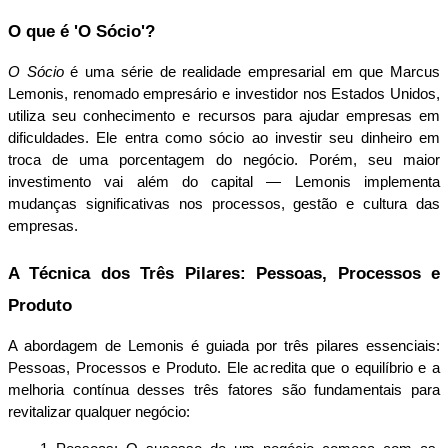
O que é 'O Sócio'?
O Sócio
 é uma série de realidade empresarial em que Marcus 
Lemonis, renomado empresário e investidor nos Estados Unidos, 
utiliza seu conhecimento e recursos para ajudar empresas em 
dificuldades. Ele entra como sócio ao investir seu dinheiro em 
troca de uma porcentagem do negócio. Porém, seu maior 
investimento vai além do capital — Lemonis implementa 
mudanças significativas nos processos, gestão e cultura das 
empresas.
A Técnica dos Três Pilares: Pessoas, Processos e 
Produto
A abordagem de Lemonis é guiada por três pilares essenciais: 
Pessoas, Processos e Produto. Ele acredita que o equilíbrio e a 
melhoria contínua desses três fatores são fundamentais para 
revitalizar qualquer negócio:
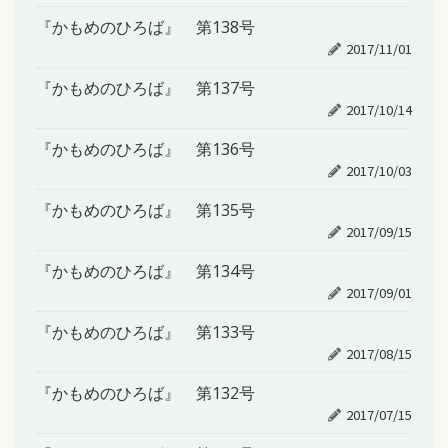
『かもめのひろば』 第138号
2017/11/01
『かもめのひろば』 第137号
2017/10/14
『かもめのひろば』 第136号
2017/10/03
『かもめのひろば』 第135号
2017/09/15
『かもめのひろば』 第134号
2017/09/01
『かもめのひろば』 第133号
2017/08/15
『かもめのひろば』 第132号
2017/07/15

= = = = =

### Task prompt
In the entries above, which lines hold the word "かもめのひろば"? Copy them out.

### Output of the task
『かもめのひろば』 第138号
『かもめのひろば』 第137号
『かもめのひろば』 第136号
『かもめのひろば』 第135号
『かもめのひろば』 第134号
『かもめのひろば』 第133号
『かもめのひろば』 第132号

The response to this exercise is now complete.